═══ Data for analysis
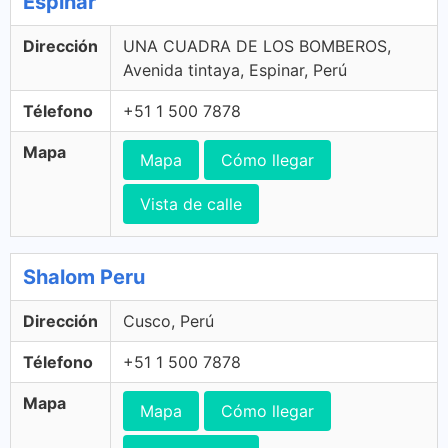
Espinar
Dirección
UNA CUADRA DE LOS BOMBEROS,
Avenida tintaya, Espinar, Perú
Télefono
+51 1 500 7878
Mapa
Mapa
Cómo llegar
Vista de calle
Shalom Peru
Dirección
Cusco, Perú
Télefono
+51 1 500 7878
Mapa
Mapa
Cómo llegar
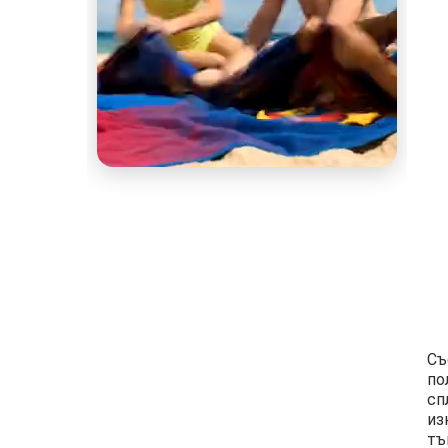
Съ
по
сп
из
тъ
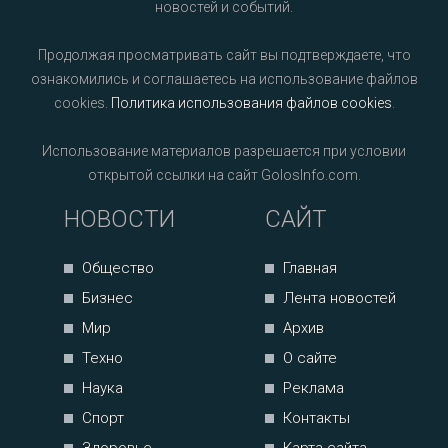
новостей и событий.
Продолжая просматривать сайт вы подтверждаете, что
ознакомились и соглашаетесь на использование файлов
cookies.
Политика использования файлов cookies
.
Использование материалов разрешается при условии
открытой ссылки на сайт GolosInfo.com.
НОВОСТИ
САЙТ
Общество
Главная
Бизнес
Лента новостей
Мир
Архив
Техно
О сайте
Наука
Реклама
Спорт
Контакты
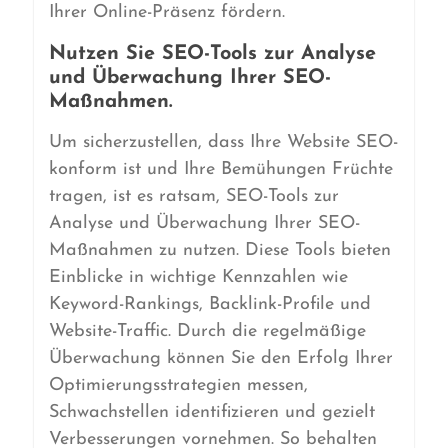
Ihrer Online-Präsenz fördern.
Nutzen Sie SEO-Tools zur Analyse
und Überwachung Ihrer SEO-
Maßnahmen.
Um sicherzustellen, dass Ihre Website SEO-
konform ist und Ihre Bemühungen Früchte
tragen, ist es ratsam, SEO-Tools zur
Analyse und Überwachung Ihrer SEO-
Maßnahmen zu nutzen. Diese Tools bieten
Einblicke in wichtige Kennzahlen wie
Keyword-Rankings, Backlink-Profile und
Website-Traffic. Durch die regelmäßige
Überwachung können Sie den Erfolg Ihrer
Optimierungsstrategien messen,
Schwachstellen identifizieren und gezielt
Verbesserungen vornehmen. So behalten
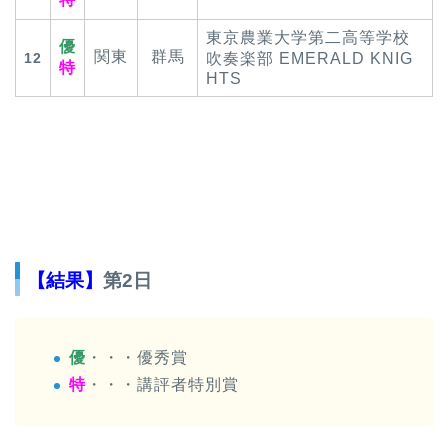
東京農業大学第二高等学校
優
関東
群馬
12
吹奏楽部 EMERALD KNIG
特
HTS
【結果】
第2日
優
・・・優秀賞
特
・・・講評者特別賞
══════
-- What you will do --
What number of lines above include the string "Maßnahmen"? State it and nothing else.

-- Exercise result --
2